‘At last!’
She stopped short in the corridor, and moaned aloud, aghast at the crowding panic of her thoughts.
Judith, returning from her bath, heard voices and laughter late at night behind Jennifer’s door. Should she stop? All the circle must be there as usual, laughing and talking as if nothing were amiss. She alone had excluded herself, sitting with a pile of books in her room, pretending to have important work. It was her own fault. She had said she was busy, and they had believed her and not invited her to join their gathering. She would go in, and sit among them and smoke, and tell them things,—tell them something to make them laugh; and all would be as before. They would drift away in the end and leave her behind; she would turn and look at Jennifer in the firelight, put out a hand and say: ‘Jennifer....’

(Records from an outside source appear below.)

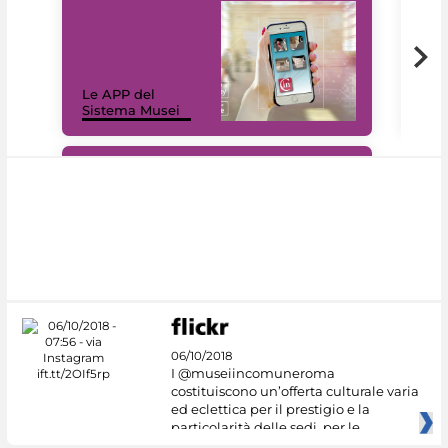
Il 
Le APP del
Mus
Sistema Musei
net
#DiscoverMiC
06/10/2018
I @museiincomuneroma
costituiscono un’offerta culturale varia
ed eclettica per il prestigio e la
particolarità delle sedi, per le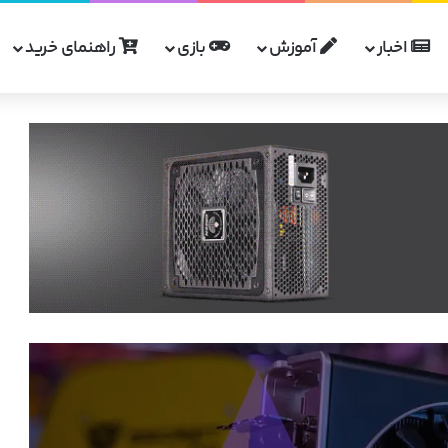
اخبار
آموزش
بازی
راهنمای خرید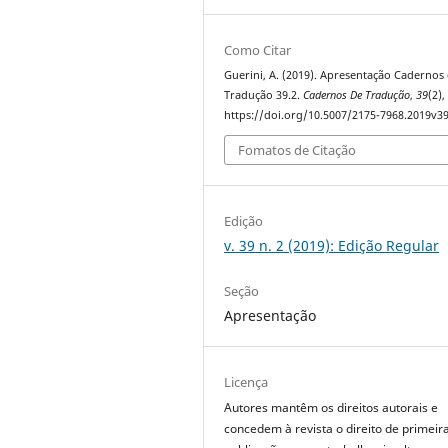
Como Citar
Guerini, A. (2019). Apresentação Cadernos
Tradução 39.2.
Cadernos De Tradução
,
39
(2),
https://doi.org/10.5007/2175-7968.2019v3
Fomatos de Citação
Edição
v. 39 n. 2 (2019): Edição Regular
Seção
Apresentação
Licença
Autores mantêm os direitos autorais e
concedem à revista o direito de primeir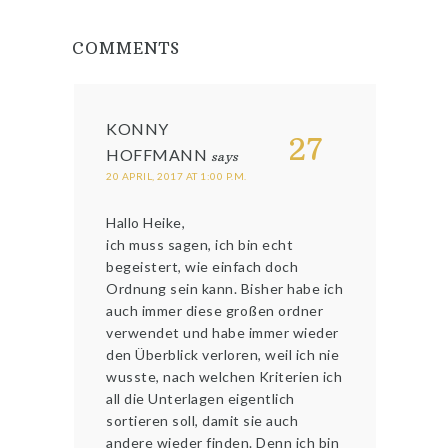
COMMENTS
KONNY
27
HOFFMANN
says
20 APRIL, 2017 AT 1:00 P.M.
Hallo Heike,
ich muss sagen, ich bin echt
begeistert, wie einfach doch
Ordnung sein kann. Bisher habe ich
auch immer diese großen ordner
verwendet und habe immer wieder
den Überblick verloren, weil ich nie
wusste, nach welchen Kriterien ich
all die Unterlagen eigentlich
sortieren soll, damit sie auch
andere wieder finden. Denn ich bin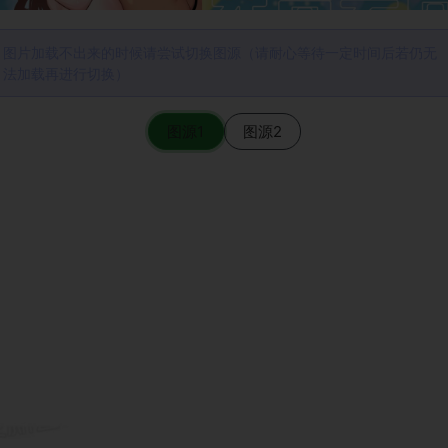
图片加载不出来的时候请尝试切换图源（请耐心等待一定时间后若仍无
法加载再进行切换）
图源1
图源2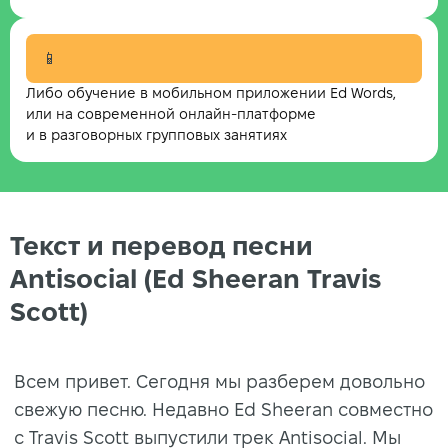
📱
Либо обучение в мобильном приложении Ed Words,
или на современной онлайн-платформе
и в разговорных групповых занятиях
Текст и перевод песни
Antisocial (Ed Sheeran Travis
Scott)
Всем привет. Сегодня мы разберем довольно
свежую песню. Недавно Ed Sheeran совместно
с Travis Scott выпустили трек Antisocial. Мы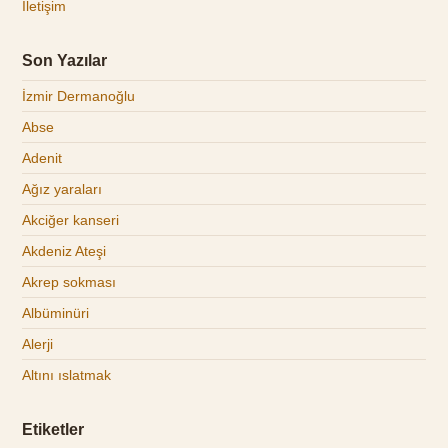
İletişim
Son Yazılar
İzmir Dermanoğlu
Abse
Adenit
Ağız yaraları
Akciğer kanseri
Akdeniz Ateşi
Akrep sokması
Albüminüri
Alerji
Altını ıslatmak
Etiketler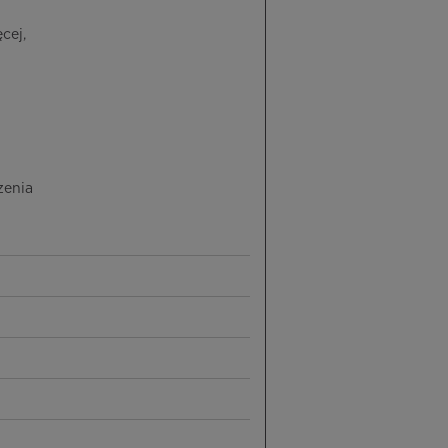
cej,
zenia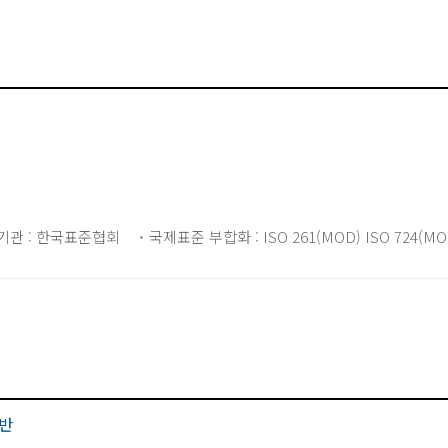
기관 : 한국표준협회
국제표준 부합화 : ISO 261(MOD) ISO 724(MOD
반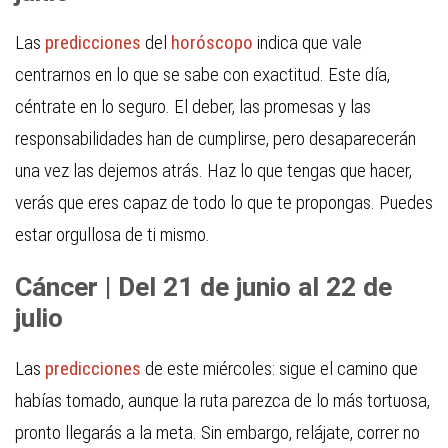
Las
predicciones
del
horóscopo
indica que vale
centrarnos en lo que se sabe con exactitud. Este día,
céntrate en lo seguro. El deber, las promesas y las
responsabilidades han de cumplirse, pero desaparecerán
una vez las dejemos atrás. Haz lo que tengas que hacer,
verás que eres capaz de todo lo que te propongas. Puedes
estar orgullosa de ti mismo.
Cáncer | Del 21 de junio al 22 de
julio
Las
predicciones
de este miércoles: sigue el camino que
habías tomado, aunque la ruta parezca de lo más tortuosa,
pronto llegarás a la meta. Sin embargo, relájate, correr no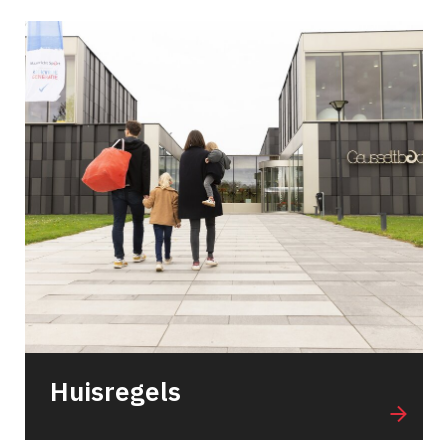
Huisregels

She opened the door and looked in.
The voices stopped, cut off sharply.
In the strange, charged, ensuing silence, she saw that the curtains were flung back. Purple-black night pressed up against the windows, and one pane framed the blank white globe of the full moon. They were all lying on the floor. Dark forms, pallid, moon-touched faces and hands were dimly distinguishable; a few cigarette points burned in the faint hanging cloud of smoke across the room. The fire was almost out. Where was Jennifer?
‘Hullo, there’s Judith,’ said one.
‘Is there room for me?’ said Judith in a small voice. She came in softly among them all, and went directly over to the window and sat on the floor, with the moon behind her head. She was conscious of her own unnatural precision and economy of movement; of her long slender body wrapped in its kimono crossing the room in three light steps, sinking noiselessly down in its place and at once remaining motionless, expectant.
Where was Jennifer?
‘All in the dark,’ she said, in the same soft voice. And then: ‘What a moon! Don’t you know it’s very dangerous to let it shine on you like this? It will make you mad.’